Eksperci próbujący przewidzieć jak potoczą się losy europejskich parkietów giełdowych już od dwóch miesięcy nie zmieniają swoich prognoz, a średnia ich przewidywań wskazuje, że stopy zwrotu z inwestycji w akcje w 2016 roku będą płaskie. Wprawdzie gospodarki rosną, ale jak się okazuje żadne dane nie przekonują inwestorów, którzy od kilkunastu tygodni wycofują pieniądze z funduszy europejskich akcji. Seria odpływów pieniędzy jest najdłuższa od kryzysu finansowego.
Nie chodzi bynajmniej o to, że analitycy źle wykonują swoje obowiązki. Problem polega na tym, że rynek mimo wiszących nad nim takich zagrożeń jak chociażby ryzyko wyjścia Wielkiej Brytanii z Unii Europejskiej wykazywał skłonność do okopywania się w miejscu gdzie drzemał przez większość czasu w ostatnich trzech latach.
Zyski były mieszane, gospodarka nie ruszyła z miejsca na tyle mocno by przyciągnąć kupujących, a wyceny utrzymują się powyżej pięcioletniej średniej, wylicza Sylvain Croyon, strateg Natixis. Wskazuje, że notatki z jego spotkań prawie nie zmieniają się od pięciu miesięcy.
- Trudno o agresywne inwestowanie, ponieważ nie mamy odpowiedniej amunicji by wykorzystać ja w naszym modelu wyceny - zdradza Croyon.
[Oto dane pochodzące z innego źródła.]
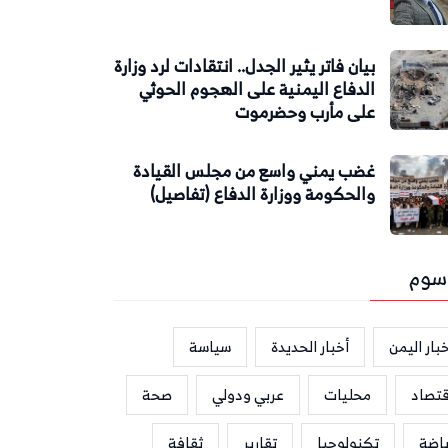
بيان فاتر يثير الجدل.. انتقادات لرد وزارة
الدفاع اليمنية على الهجوم الحوثي
على مأرب وحضرموت
غضب يمني واسع من مجلس القيادة
والحكومة ووزارة الدفاع (تفاصيل)
سوم
بار اليمن
أخبار الحديدة
سياسة
قتصاد
محليات
عربي ودولي
صحة
ياضة
تكنولوجيا
تقارير
ثقافة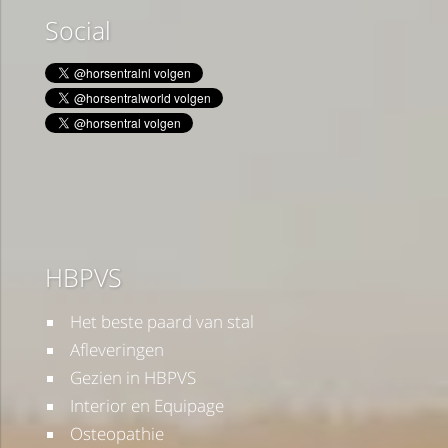
Social
HBPVS
Het beste paard van stal
Afleveringen
Gezien in HBPVS
Interior en Equipage
Osteopathie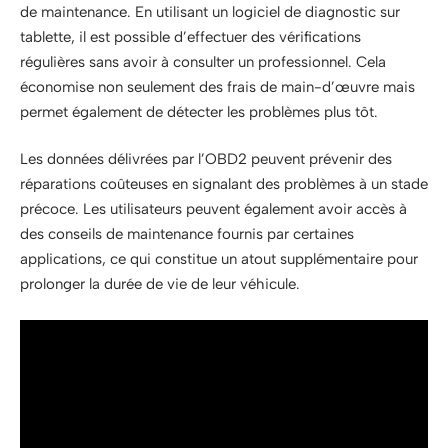
de maintenance. En utilisant un logiciel de diagnostic sur
tablette, il est possible d’effectuer des vérifications
régulières sans avoir à consulter un professionnel. Cela
économise non seulement des frais de main-d’œuvre mais
permet également de détecter les problèmes plus tôt.
Les données délivrées par l’OBD2 peuvent prévenir des
réparations coûteuses en signalant des problèmes à un stade
précoce. Les utilisateurs peuvent également avoir accès à
des conseils de maintenance fournis par certaines
applications, ce qui constitue un atout supplémentaire pour
prolonger la durée de vie de leur véhicule.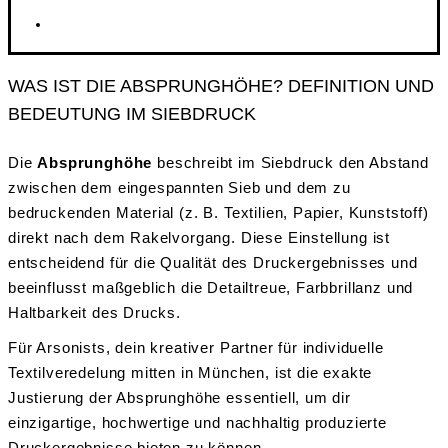
WAS IST DIE ABSPRUNGHÖHE? DEFINITION UND
BEDEUTUNG IM SIEBDRUCK
Die
Absprunghöhe
beschreibt im Siebdruck den Abstand
zwischen dem eingespannten Sieb und dem zu
bedruckenden Material (z. B. Textilien, Papier, Kunststoff)
direkt nach dem Rakelvorgang. Diese Einstellung ist
entscheidend für die Qualität des Druckergebnisses und
beeinflusst maßgeblich die Detailtreue, Farbbrillanz und
Haltbarkeit des Drucks.
Für Arsonists, dein kreativer Partner für individuelle
Textilveredelung mitten in München, ist die exakte
Justierung der Absprunghöhe essentiell, um dir
einzigartige, hochwertige und nachhaltig produzierte
Druckergebnisse bieten zu können.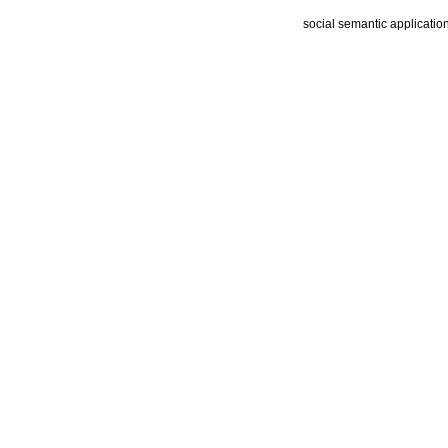
social semantic applicatio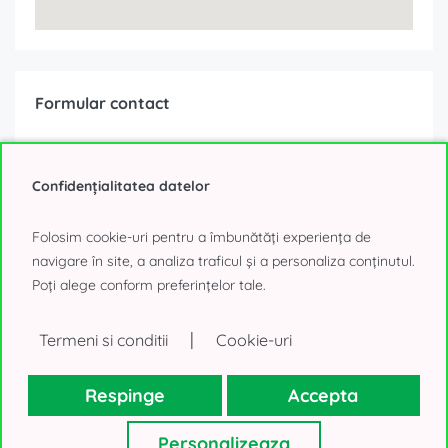
Formular contact
Ești interesat de această ofertă?
Confidențialitatea datelor
Folosim cookie-uri pentru a îmbunătăți experiența de
navigare în site, a analiza traficul și a personaliza conținutul.
Poți alege conform preferințelor tale.
|
Termeni si conditii
Cookie-uri
Respinge
Accepta
Personalizeaza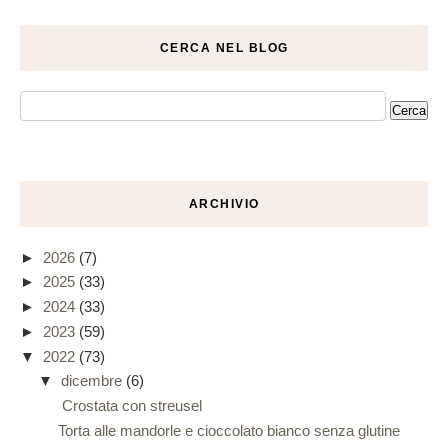
CERCA NEL BLOG
ARCHIVIO
►
2026
(7)
►
2025
(33)
►
2024
(33)
►
2023
(59)
▼
2022
(73)
▼
dicembre
(6)
Crostata con streusel
Torta alle mandorle e cioccolato bianco senza glutine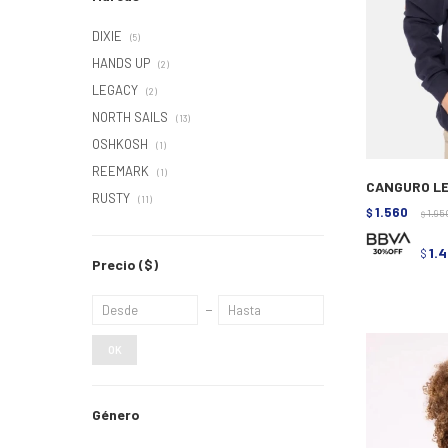
DIXIE
(5)
HANDS UP
(2)
LEGACY
(2)
NORTH SAILS
(13)
OSHKOSH
(1)
REEMARK
(1)
CANGURO LE
RUSTY
(11)
1.560
$
1.95
$
1.
$
Precio
($)
OK
Género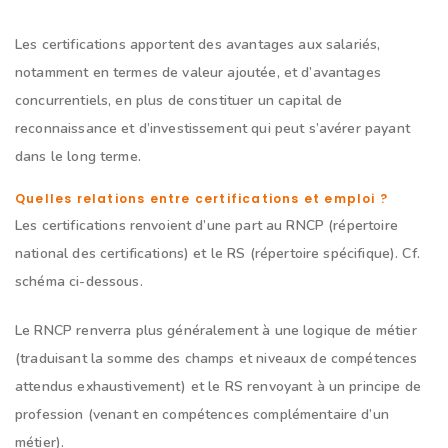
Les certifications apportent des avantages aux salariés,
notamment en termes de valeur ajoutée, et d’avantages
concurrentiels, en plus de constituer un capital de
reconnaissance et d’investissement qui peut s’avérer payant
dans le long terme.
Quelles relations entre certifications et emploi ?
Les certifications renvoient d’une part au RNCP (répertoire
national des certifications) et le RS (répertoire spécifique). Cf.
schéma ci-dessous.
Le RNCP renverra plus généralement à une logique de métier
(traduisant la somme des champs et niveaux de compétences
attendus exhaustivement) et le RS renvoyant à un principe de
profession (venant en compétences complémentaire d’un
métier).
Wprawdzie wskaźnik giełdowy Stoxx 600 w kwietniu 2015 roku ustanowił rekord, ale dziesięć miesięcy później spadł do najniższego poziomu od dwóch lat. Od tego czasu powrócił do przedziału 300-350 pkt, gdzie znajdował się przez dwa lata zanim wzniósł się na nowy szczyt. 20 kwietnia Stoxx 600 osiągnął trzymiesięczny, a później przyhamował.